With no other evidence to the contrary, we concluded that the PUBG launch simply must have been that large, even though it seemed a bit unusual — after all, could one game spike to such ludicrous levels of popularity that it skewed installation demographics for Steam systems on a planetary level? The short answer, we now know, is no. The PUBG explanation wasn’t entirely wrong; it just had a bit of help.

Valve’s SHS page now includes the following explanation:

The latest Steam Hardware Survey incorporates a number of fixes that address over counting of cyber cafe customers that occurred during the prior seven months.

Historically, the survey used a client-side method to ensure that systems were counted only once per year, in order to provide an accurate picture of the entire Steam user population. It turns out, however, that many cyber cafes manage their hardware in a way that was causing their customers to be over counted.

Around August 2017, we started seeing larger-than-usual movement in certain stats, notably an increase in Windows 7 usage, an increase in quad-core CPU usage, as well as changes in CPU and GPU market share. This period also saw a large increase in the use of Simplified Chinese. All of these coincided with an increase in Steam usage in cyber cafes in Asia, whose customers were being over counted in the survey.

It took us some time to root-cause the problem and deploy a fix, but we are confident that, as of April 2018, the Steam Hardware Survey is no longer over counting users.

The implication here is that the new Chinese installations and cyber cafe customers did have an impact, but not nearly as large as what it was counted to be. So what do we see if we fall back to the July 2017 figures and compare again in 2018?

Here’s Why the Steam Hardware Survey Went Nuts Last Summer

AMD’s GPU market share is still down from 20.3 percent (July 2017) to 15.1 percent (June 2018), as is Intel’s (down by roughly 5 percent as well). Nvidia is the major winner here. AMD’s CPU market share is likewise still down, from 19.26 percent last year to a reported 16.24 percent today. Again, this could be the result of adding the Chinese cybercafés. AMD’s CPU market share had fallen almost below 9 percent before the rogue data was fixed, but there are clearly more cafes in the overall mix now.
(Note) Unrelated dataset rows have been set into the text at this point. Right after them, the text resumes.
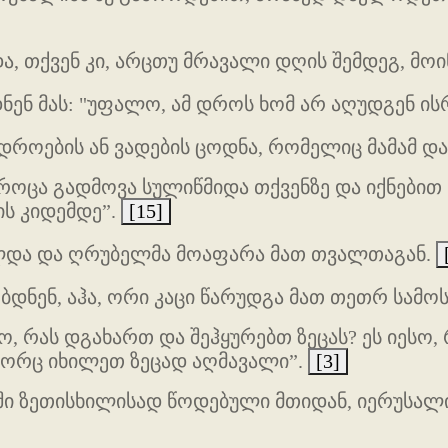
, თქვენ კი, არცთუ მრავალი დღის შემდეგ, მ
ნენ მას: "უფალო, ამ დროს ხომ არ აღუდგენ ი
 დროების ან ვადების ცოდნა, რომელიც მამამ დ
როცა გადმოვა სულიწმიდა თქვენზე და იქნებით 
ის კიდემდე”.
[15]
ღლდა და ღრუბელმა მოაფარა მათ თვალთაგან.
ბდნენ, აჰა, ორი კაცი წარუდგა მათ თეთრ სამო
, რას დგახართ და შეჰყურებთ ზეცას? ეს იესო
ოგორც იხილეთ ზეცად აღმავალი”.
[3]
ი ზეთისხილისად წოდებული მთიდან, იერუსალი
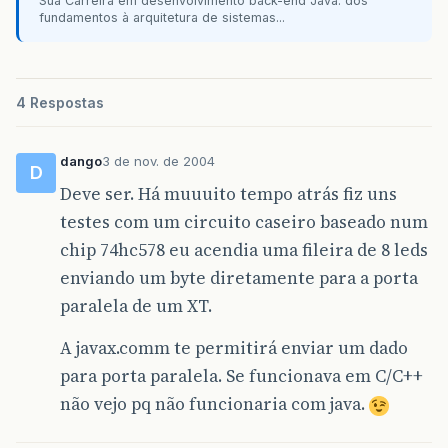
Sua Carreira em desenvolvimento back-end Java: dos
fundamentos à arquitetura de sistemas...
4 Respostas
dango
3 de nov. de 2004
D
Deve ser. Há muuuito tempo atrás fiz uns
testes com um circuito caseiro baseado num
chip 74hc578 eu acendia uma fileira de 8 leds
enviando um byte diretamente para a porta
paralela de um XT.
A javax.comm te permitirá enviar um dado
para porta paralela. Se funcionava em C/C++
não vejo pq não funcionaria com java.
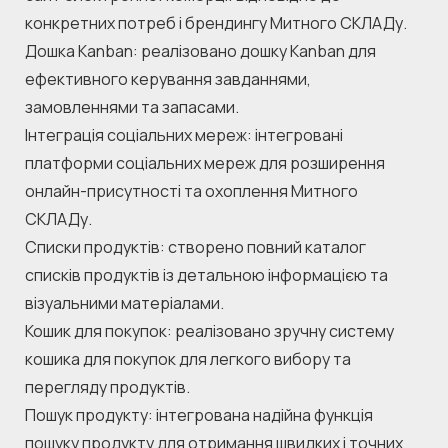
конкретних потреб і брендингу Митного СКЛАДу.
Дошка Kanban: реалізовано дошку Kanban для 
ефективного керування завданнями, 
замовленнями та запасами.
Інтеграція соціальних мереж: інтегровані 
платформи соціальних мереж для розширення 
онлайн-присутності та охоплення Митного 
СКЛАДу.
Списки продуктів: створено повний каталог 
списків продуктів із детальною інформацією та 
візуальними матеріалами.
Кошик для покупок: реалізовано зручну систему 
кошика для покупок для легкого вибору та 
перегляду продуктів.
Пошук продукту: інтегрована надійна функція 
пошуку продукту для отримання швидких і точних 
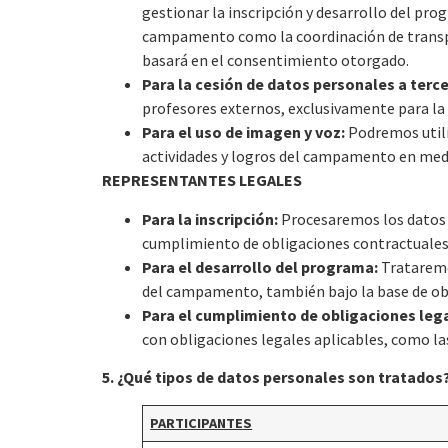
gestionar la inscripción y desarrollo del pr
campamento como la coordinación de transpor
basará en el consentimiento otorgado.
Para la cesión de datos personales a terce
profesores externos, exclusivamente para la 
Para el uso de imagen y voz:
Podremos utili
actividades y logros del campamento en medi
REPRESENTANTES LEGALES
Para la inscripción:
Procesaremos los datos n
cumplimiento de obligaciones contractuales
Para el desarrollo del programa:
Trataremos
del campamento, también bajo la base de ob
Para el cumplimiento de obligaciones leg
con obligaciones legales aplicables, como las
5. ¿Qué tipos de datos personales son tratados
PARTICIPANTES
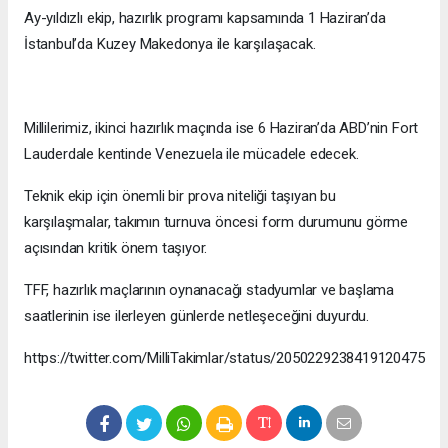
Ay-yıldızlı ekip, hazırlık programı kapsamında 1 Haziran’da
İstanbul’da Kuzey Makedonya ile karşılaşacak.
Millilerimiz, ikinci hazırlık maçında ise 6 Haziran’da ABD’nin Fort
Lauderdale kentinde Venezuela ile mücadele edecek.
Teknik ekip için önemli bir prova niteliği taşıyan bu
karşılaşmalar, takımın turnuva öncesi form durumunu görme
açısından kritik önem taşıyor.
TFF, hazırlık maçlarının oynanacağı stadyumlar ve başlama
saatlerinin ise ilerleyen günlerde netleşeceğini duyurdu.
https://twitter.com/MilliTakimlar/status/2050229238419120475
The most common CPU core counts have shifted fairly significantly. In July 2017, 42 percent of users had a dual-core, 52 percent had a quad-core, 1.48 percent had a six-core CPU, 0.49 percent had an eight-core chip, and 0.01 percent of users had a 16-core CPU. Today, 30.77 percent of users have dual-cores, 60.36 percent have quad cores, 4.9 percent of systems have six-core chips, 1.08 percent of users have eight-core CPUs, and 0.03 percent of users have a 16-core chip.

The cyber cafes are almost guaranteed to be responsible for the shift in dual-core and quad-core rankings, but the sudden growth of six-core and eight-core chips merits its own explanation. This reflects the shift from Intel and AMD both in shipping six-core products much more widely. To be more precise, it reflects the fact that AMD’s six-core CPUs are now much more attractive, and Intel ships a lot more hardware, period. The growth in eight-core chips is probably almost entirely due to Ryzen, and suggests that AMD has picked up some sales in that area — shifting from 00.49 percent to 1.08 percent of the market. Meanwhile, the shift in 16-core CPUs (from 0.01 percent to 0.03 percent of the market) over the past year likely reflects the impact of Threadripper, though we never expected much in the way of raw growth.

Interestingly, Linux users are much more likely to have higher core counts than their Windows counterparts. 6.62 percent of users have six-cores, 5.93 percent have eight, and 0.42 percent have 16-core CPUs.

Finally, Windows 10 64-bit is once again the most popular OS on Steam, with a reported 57 percent of market share. Windows 7, we hope you enjoyed your moment back in the sun while it lasted.

For now, Steam’s data set seems to be repaired again.